The results include pairwise deltas between all variants:

	Variant A	Variant B	Variant C
Pass Rate	0.87	0.94	0.91
Weighted Score	0.78	0.86	0.82
Avg Latency (ms)	980	1,240	1,180
Avg Tokens	1,820	2,100	1,950
Gates Passed	No	Yes	Yes

In this example, Variant B has the highest quality scores and passes all gates, making it the winner despite higher latency.

Promoting a Winner¶

After identifying the best variant, you can promote its configuration to the agent spec:

Review the winning variant's configuration -- model, prompt, temperature, tools
Update the agent spec in the Agent Builder with the winning settings
Bump the version to track the change in the component changelog
Deploy the updated solution through deployment rings

Promote through proper channels

Do not copy experiment overrides directly to production. Update the agent spec, run any required approval workflows, and promote through your organization's deployment rings. This ensures all changes are tracked and auditable.

Best Practices¶

Dataset Design¶

Minimum 50 samples for statistically meaningful results. 200+ is better.
Include negative cases -- inputs the agent should refuse or escalate.
Refresh regularly -- Add new samples from production traces using Trace-to-Test conversion.
Label carefully -- Ambiguous expected outputs produce noisy scores.

Experiment Design¶

Isolate variables -- Change one thing per variant to identify what drives improvement.
Run multiple times -- Non-deterministic models produce different outputs each run.
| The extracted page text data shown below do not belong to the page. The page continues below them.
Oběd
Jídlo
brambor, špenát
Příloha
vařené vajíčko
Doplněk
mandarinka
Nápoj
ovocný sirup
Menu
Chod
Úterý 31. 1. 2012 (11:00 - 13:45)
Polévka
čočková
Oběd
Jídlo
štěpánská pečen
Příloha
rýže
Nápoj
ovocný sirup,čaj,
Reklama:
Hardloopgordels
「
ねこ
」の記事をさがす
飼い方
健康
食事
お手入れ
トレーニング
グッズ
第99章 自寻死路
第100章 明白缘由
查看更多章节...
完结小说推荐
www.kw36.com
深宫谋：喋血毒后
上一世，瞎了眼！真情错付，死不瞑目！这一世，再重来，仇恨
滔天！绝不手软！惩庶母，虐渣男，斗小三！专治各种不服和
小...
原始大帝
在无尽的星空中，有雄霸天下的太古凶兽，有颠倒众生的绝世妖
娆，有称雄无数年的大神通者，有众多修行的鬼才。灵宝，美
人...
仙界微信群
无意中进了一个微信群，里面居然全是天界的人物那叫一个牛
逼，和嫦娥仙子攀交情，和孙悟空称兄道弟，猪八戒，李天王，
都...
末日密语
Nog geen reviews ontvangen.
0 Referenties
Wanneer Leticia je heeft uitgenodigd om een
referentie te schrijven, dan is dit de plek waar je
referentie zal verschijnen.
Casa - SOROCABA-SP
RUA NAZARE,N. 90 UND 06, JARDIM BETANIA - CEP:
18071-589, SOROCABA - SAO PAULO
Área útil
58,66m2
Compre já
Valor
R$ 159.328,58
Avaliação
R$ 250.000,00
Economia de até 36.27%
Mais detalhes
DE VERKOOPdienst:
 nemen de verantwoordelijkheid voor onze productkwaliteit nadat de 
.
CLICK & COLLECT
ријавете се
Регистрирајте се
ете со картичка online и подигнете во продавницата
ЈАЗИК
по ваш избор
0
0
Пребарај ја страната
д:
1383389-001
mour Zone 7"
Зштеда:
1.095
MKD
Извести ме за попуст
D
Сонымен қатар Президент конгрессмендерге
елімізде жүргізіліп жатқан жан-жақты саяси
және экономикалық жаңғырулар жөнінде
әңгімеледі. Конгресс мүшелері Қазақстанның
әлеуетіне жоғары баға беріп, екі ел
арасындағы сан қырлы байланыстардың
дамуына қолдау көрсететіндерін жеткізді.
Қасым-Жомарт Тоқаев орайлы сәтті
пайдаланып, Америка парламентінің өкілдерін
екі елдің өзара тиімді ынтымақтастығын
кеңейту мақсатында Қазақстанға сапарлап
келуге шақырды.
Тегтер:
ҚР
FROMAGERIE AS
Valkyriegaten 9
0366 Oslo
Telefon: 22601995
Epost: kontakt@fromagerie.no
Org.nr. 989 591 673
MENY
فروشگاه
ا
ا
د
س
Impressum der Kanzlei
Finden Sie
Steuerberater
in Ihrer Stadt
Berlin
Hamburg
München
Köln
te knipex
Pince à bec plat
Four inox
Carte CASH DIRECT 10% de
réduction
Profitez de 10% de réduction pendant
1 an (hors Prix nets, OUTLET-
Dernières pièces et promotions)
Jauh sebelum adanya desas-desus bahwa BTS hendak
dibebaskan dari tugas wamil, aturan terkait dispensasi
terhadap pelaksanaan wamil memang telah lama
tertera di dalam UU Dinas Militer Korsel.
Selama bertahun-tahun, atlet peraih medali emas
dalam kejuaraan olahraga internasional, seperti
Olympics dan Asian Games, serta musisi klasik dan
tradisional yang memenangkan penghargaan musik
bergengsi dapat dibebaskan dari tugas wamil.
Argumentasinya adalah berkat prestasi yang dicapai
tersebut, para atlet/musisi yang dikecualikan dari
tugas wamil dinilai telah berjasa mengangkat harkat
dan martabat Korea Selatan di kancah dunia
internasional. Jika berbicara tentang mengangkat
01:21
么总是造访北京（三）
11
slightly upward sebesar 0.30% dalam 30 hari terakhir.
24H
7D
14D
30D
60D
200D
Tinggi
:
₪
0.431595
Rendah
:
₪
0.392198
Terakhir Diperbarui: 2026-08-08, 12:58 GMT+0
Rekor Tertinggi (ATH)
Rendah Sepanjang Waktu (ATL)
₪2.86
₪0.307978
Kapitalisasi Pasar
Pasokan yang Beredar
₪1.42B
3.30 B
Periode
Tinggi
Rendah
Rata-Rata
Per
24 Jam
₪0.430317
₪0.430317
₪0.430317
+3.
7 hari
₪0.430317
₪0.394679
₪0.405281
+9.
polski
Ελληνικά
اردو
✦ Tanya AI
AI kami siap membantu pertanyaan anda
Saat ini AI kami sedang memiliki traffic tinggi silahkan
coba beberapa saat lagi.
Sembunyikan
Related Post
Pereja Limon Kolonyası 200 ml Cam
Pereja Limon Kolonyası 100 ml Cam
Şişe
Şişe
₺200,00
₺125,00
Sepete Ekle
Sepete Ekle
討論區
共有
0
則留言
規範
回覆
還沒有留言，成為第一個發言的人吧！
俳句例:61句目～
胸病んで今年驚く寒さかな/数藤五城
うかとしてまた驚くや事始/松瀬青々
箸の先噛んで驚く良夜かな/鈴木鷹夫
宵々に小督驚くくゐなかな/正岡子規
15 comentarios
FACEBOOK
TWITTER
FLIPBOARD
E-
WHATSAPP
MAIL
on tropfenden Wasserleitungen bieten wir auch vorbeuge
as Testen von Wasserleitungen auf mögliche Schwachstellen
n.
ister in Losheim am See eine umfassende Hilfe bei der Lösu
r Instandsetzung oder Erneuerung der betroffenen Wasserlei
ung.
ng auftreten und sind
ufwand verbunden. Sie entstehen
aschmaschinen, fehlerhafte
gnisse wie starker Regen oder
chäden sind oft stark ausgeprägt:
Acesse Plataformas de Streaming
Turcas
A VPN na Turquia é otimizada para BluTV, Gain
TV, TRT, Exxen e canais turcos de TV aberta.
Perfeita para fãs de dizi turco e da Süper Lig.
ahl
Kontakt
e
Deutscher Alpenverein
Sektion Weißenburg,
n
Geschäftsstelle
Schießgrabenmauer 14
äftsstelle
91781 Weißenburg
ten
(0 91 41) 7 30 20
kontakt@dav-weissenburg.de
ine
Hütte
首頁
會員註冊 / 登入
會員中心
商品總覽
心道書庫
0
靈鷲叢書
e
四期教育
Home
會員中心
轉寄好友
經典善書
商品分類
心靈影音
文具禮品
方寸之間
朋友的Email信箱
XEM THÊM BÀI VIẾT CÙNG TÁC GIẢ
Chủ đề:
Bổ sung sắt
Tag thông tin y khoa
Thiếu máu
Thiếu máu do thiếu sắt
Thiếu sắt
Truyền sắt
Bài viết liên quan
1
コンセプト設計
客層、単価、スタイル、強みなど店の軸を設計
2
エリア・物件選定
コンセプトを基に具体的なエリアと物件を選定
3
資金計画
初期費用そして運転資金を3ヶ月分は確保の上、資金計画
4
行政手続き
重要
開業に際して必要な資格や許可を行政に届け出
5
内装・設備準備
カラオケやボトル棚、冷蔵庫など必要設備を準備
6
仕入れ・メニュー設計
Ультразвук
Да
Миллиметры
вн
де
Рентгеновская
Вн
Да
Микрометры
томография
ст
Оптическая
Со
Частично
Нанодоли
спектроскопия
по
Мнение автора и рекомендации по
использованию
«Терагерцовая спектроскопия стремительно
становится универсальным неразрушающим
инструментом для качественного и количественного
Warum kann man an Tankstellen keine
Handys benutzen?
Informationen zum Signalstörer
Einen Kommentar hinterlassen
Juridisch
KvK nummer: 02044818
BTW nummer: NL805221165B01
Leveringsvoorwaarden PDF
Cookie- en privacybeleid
Run the experiment 2-3 times and look for consistent patterns.
Balance quality and cost -- A higher-quality model may win on accuracy but cost 10x more per request. Include cost metrics in your gates.

Scorer Selection¶

Combine scorer types -- Use semantic similarity for content quality and LLM judge for subjective criteria.
Weight appropriately -- If accuracy matters more than style, give the exact match scorer a higher weight.
Calibrate thresholds -- Run a baseline experiment first to understand your dataset's score distribution before setting pass/fail thresholds.